Trump y la élite del poder: la única regla es someterse
En la era de Trump, el ejercicio del poder se distingue por su enfoque unidireccional, impulsado más por deseos personales e impulsivos que por una reflexión seria sobre sus consecuencias a largo plazo.
Esta actitud no solo afecta a Estados Unidos, sino que tiene repercusiones globales, especialmente en áreas clave como el empleo y el bienestar social.
Las decisiones tomadas sin un análisis adecuado, a menudo guiadas por los estados de ánimo de una sola persona, generan un caos económico que impacta directamente en la vida de millones.
De este modo, el futuro de muchas personas queda subordinado a la volatilidad de las decisiones de una élite de poder.
Trump ha utilizado su posición para imponer su voluntad sobre otras naciones, aplicando medidas como los aranceles de manera unilateral, sin considerar el bienestar de los países afectados ni las consecuencias a largo plazo para la economía global.
En este escenario, el poder no se ejerce con la intención de construir entendimientos mutuos ni de generar consensos, sino con el objetivo de someter y controlar.
La negociación, en lugar de ser un proceso equitativo, se convierte en una dinámica de presión constante para aceptar condiciones impuestas, sin espacio para el desacuerdo.
El problema central de este modelo de ejercicio del poder es que la voluntad de una sola persona pasa a ser la norma dominante. Como bien apuntó la filósofa Hannah Arendt, “el autoritarismo no se basa en la persuasión, sino en el poder de la coerción”.

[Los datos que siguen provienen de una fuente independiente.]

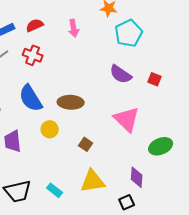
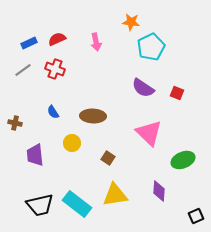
blue semicircle: (31, 98) -> (53, 112), size x0.5
cyan rectangle: (55, 190) -> (77, 204), size x1.8
black square: (127, 202) -> (196, 216), moved

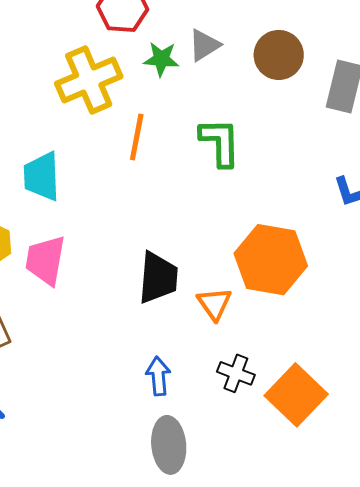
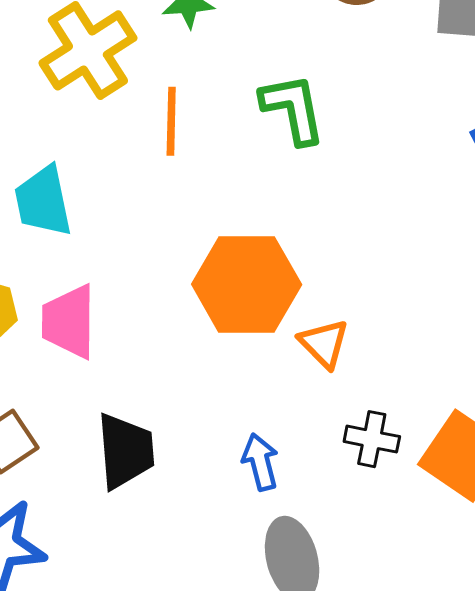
orange hexagon: (271, 260) -> (247, 284), moved
black trapezoid: (158, 278) -> (125, 451), moved

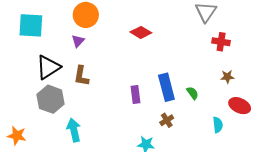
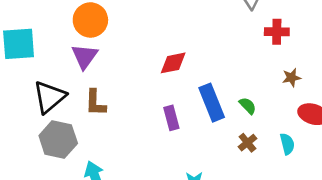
red diamond: (141, 32) -> (173, 63), moved, turned -35
purple triangle: (78, 41) -> (85, 56), size x1.5
brown cross: (167, 120) -> (247, 143), moved

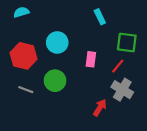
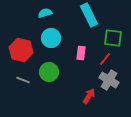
cyan semicircle: (21, 12) -> (45, 13), moved
cyan rectangle: (100, 17) -> (89, 15), size x1.6

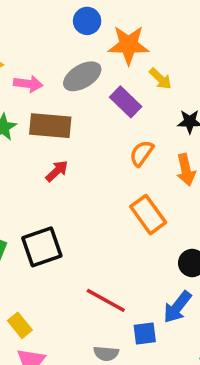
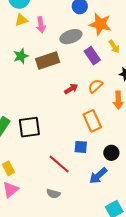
pink arrow: (28, 84) -> (41, 25), moved, turned 63
brown rectangle: (50, 126) -> (48, 61), turned -35
red arrow: (57, 171) -> (71, 89), moved
blue square: (145, 333) -> (81, 147), moved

Esto implica que, en lugar de fomentar una sociedad construida sobre el diálogo y el respeto mutuo, prevalece la imposición de decisiones desde las esferas más altas del poder.
En este sistema, la obediencia se convierte en un requisito indispensable para participar en el proceso, mientras que la resistencia es aplastada.

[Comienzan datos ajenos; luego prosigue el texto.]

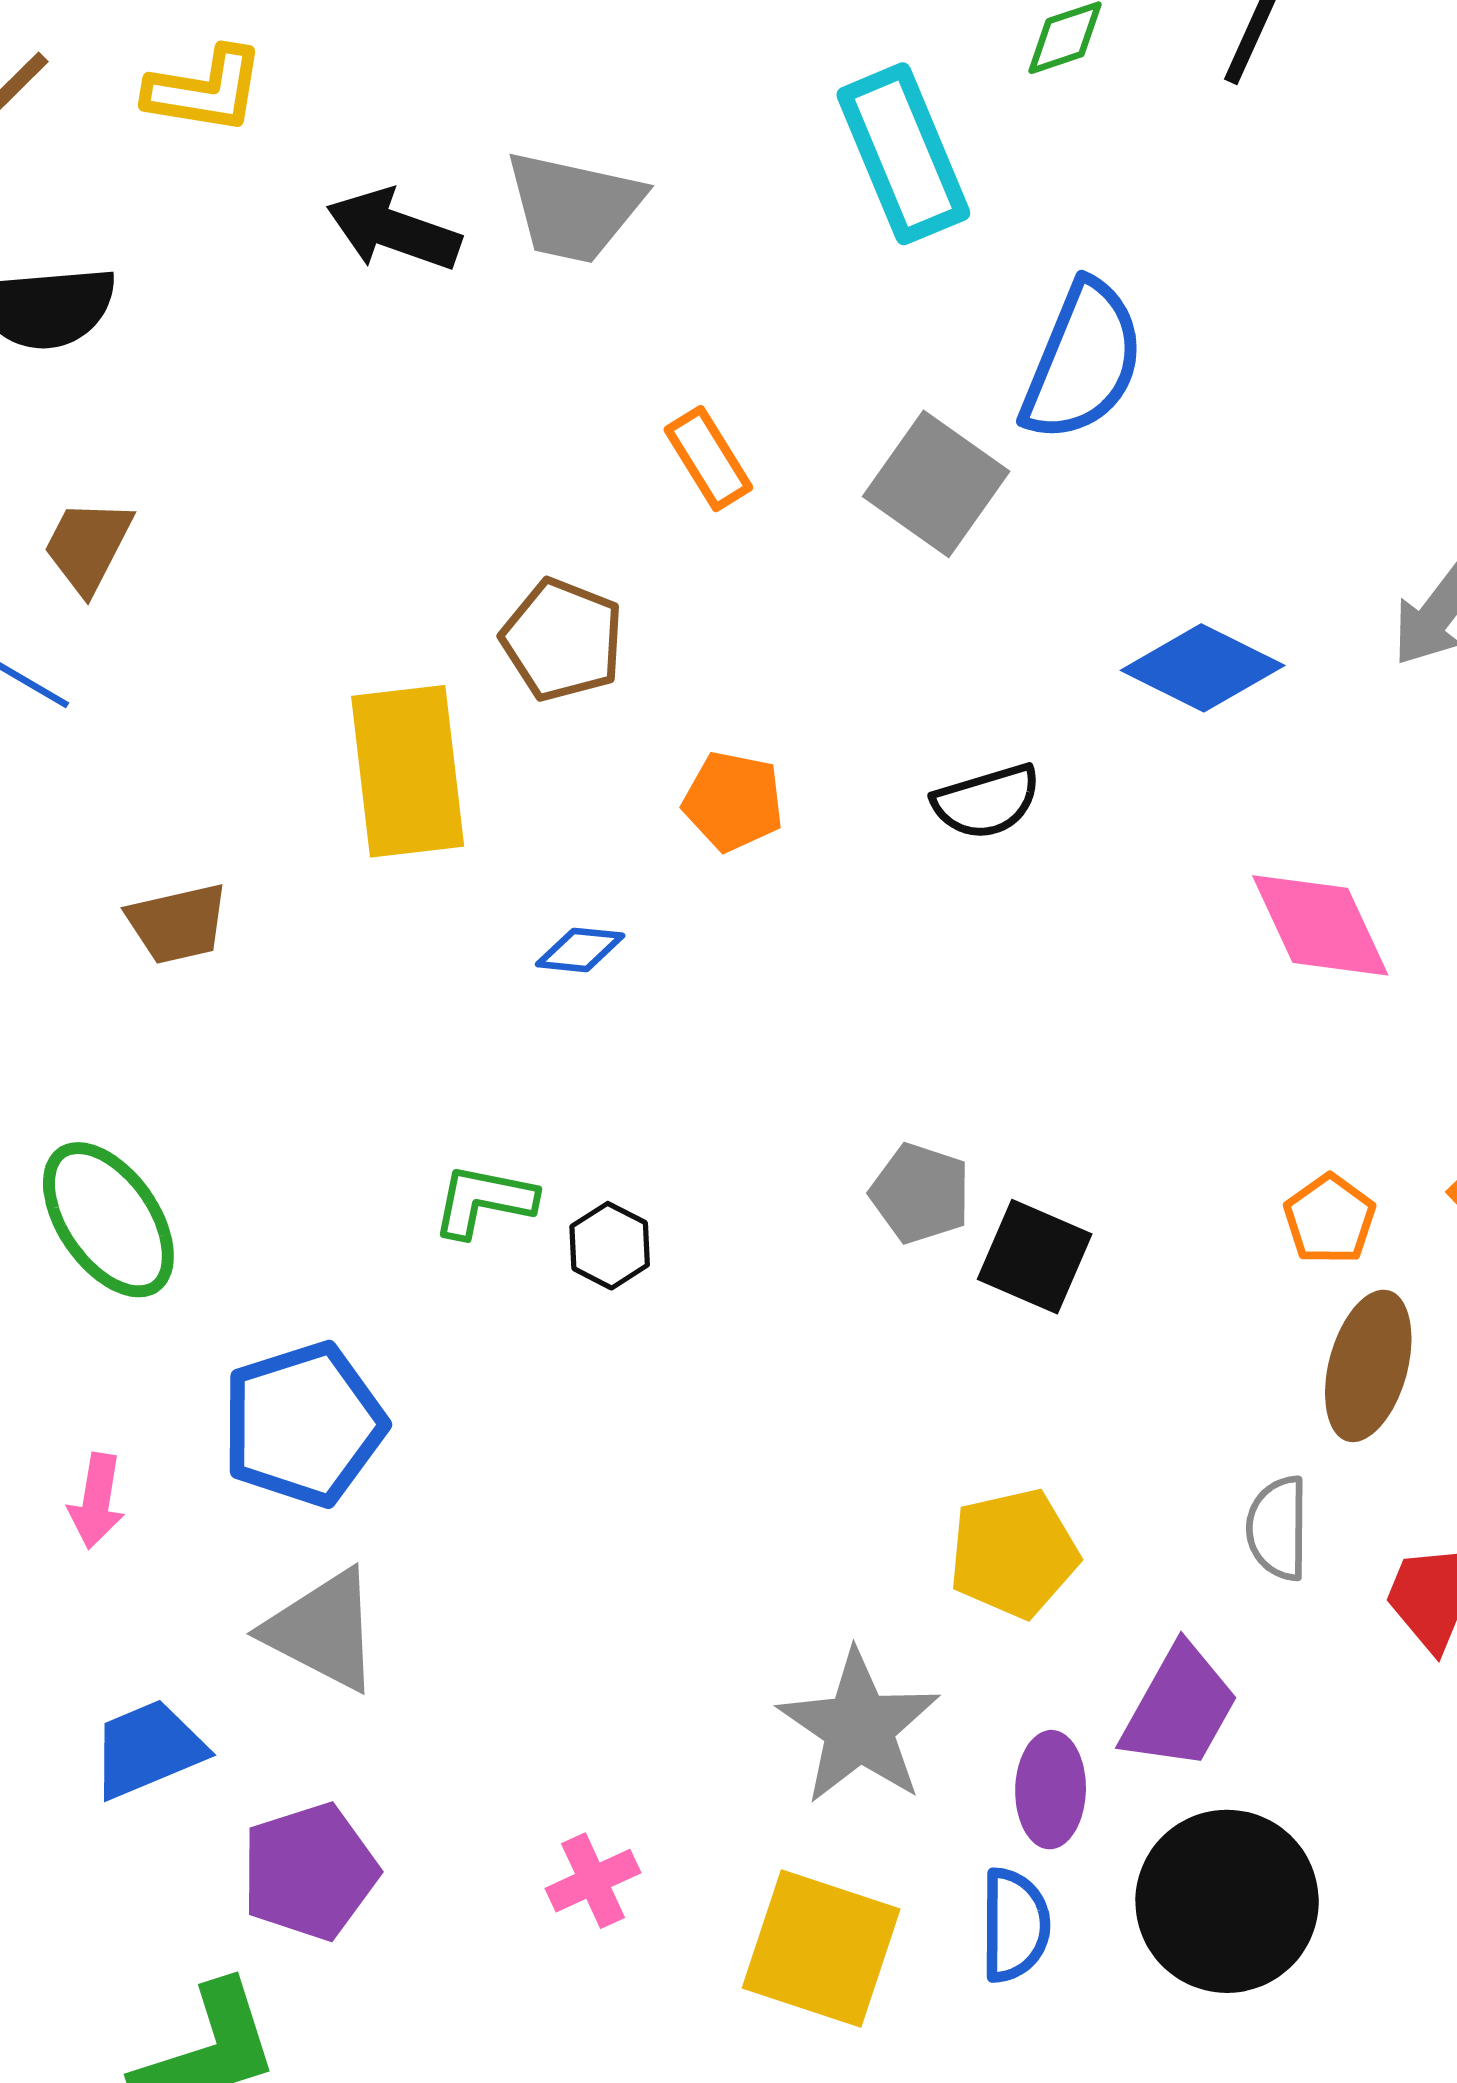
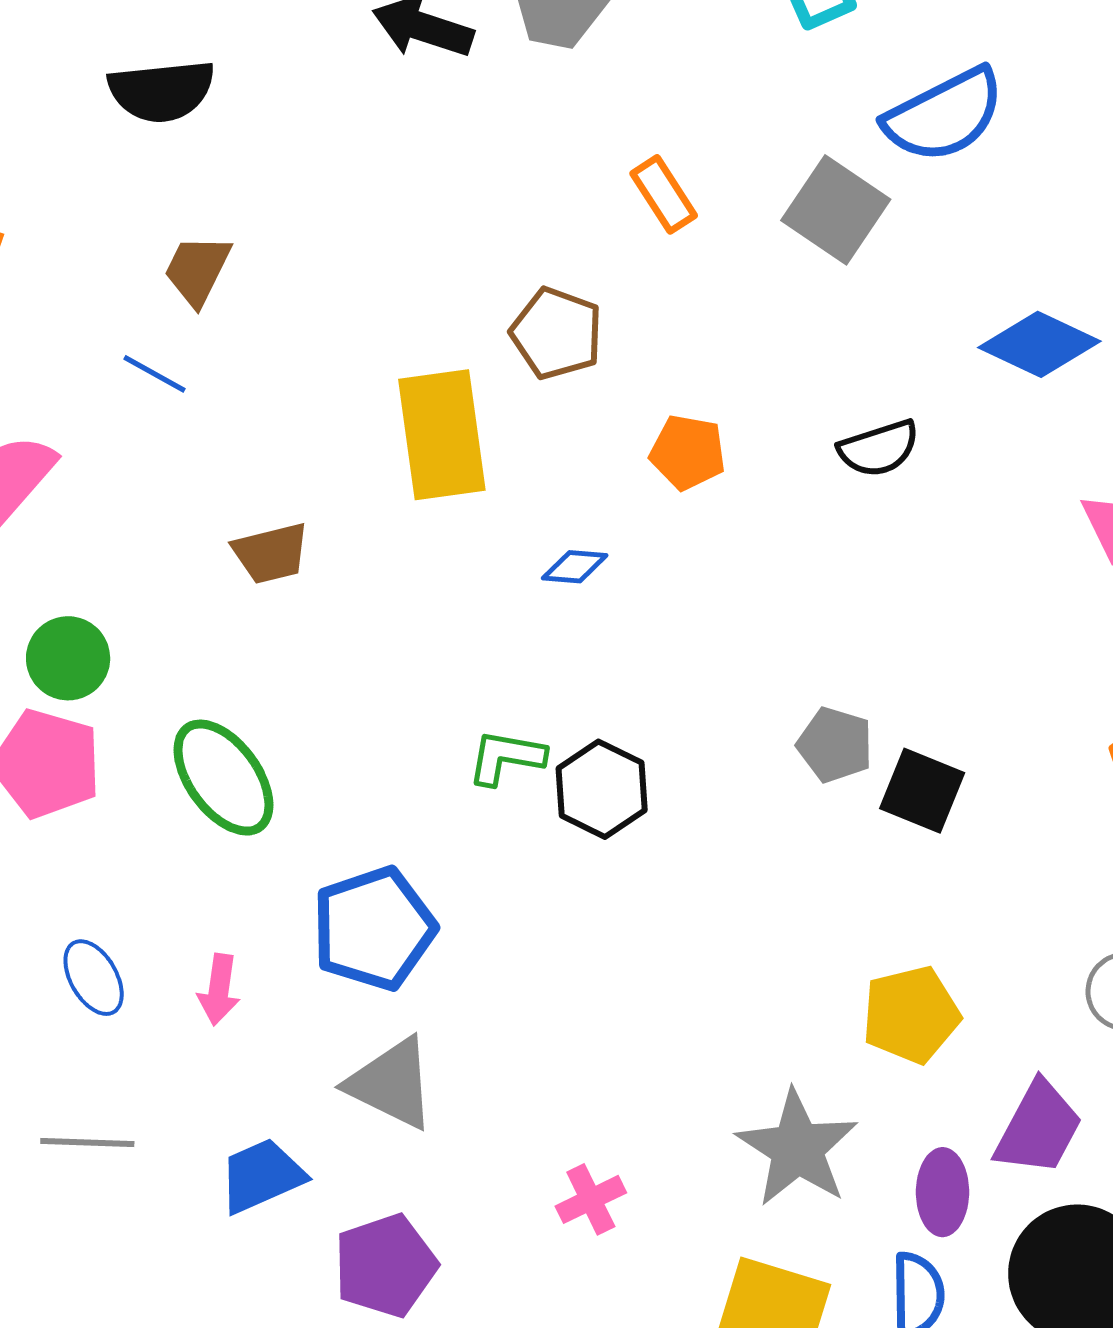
blue semicircle: (1083, 361) -> (944, 115), turned 42
black hexagon: (610, 1246) -> (602, 789), size x1.5
pink cross: (593, 1881) -> (591, 1199), moved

Lo más alarmante de este modelo de poder no es solo su concentración en la figura de Trump, sino que refleja una tendencia más amplia: las élites políticas y económicas buscan centralizar el poder y mantenerlo a toda costa, relegando a la ciudadanía a un rol pasivo.
El diálogo y la construcción de consensos democráticos son desplazados por la imposición autoritaria, y las reglas del juego dejan de ser el fruto de un esfuerzo colectivo para convertirse en imposiciones que benefician a unos pocos.
En este contexto, la participación activa de la sociedad y el respeto por las instituciones democráticas se ven cada vez más amenazados, mientras que el bienestar común queda subordinado a los deseos de unos pocos en la cúspide del poder.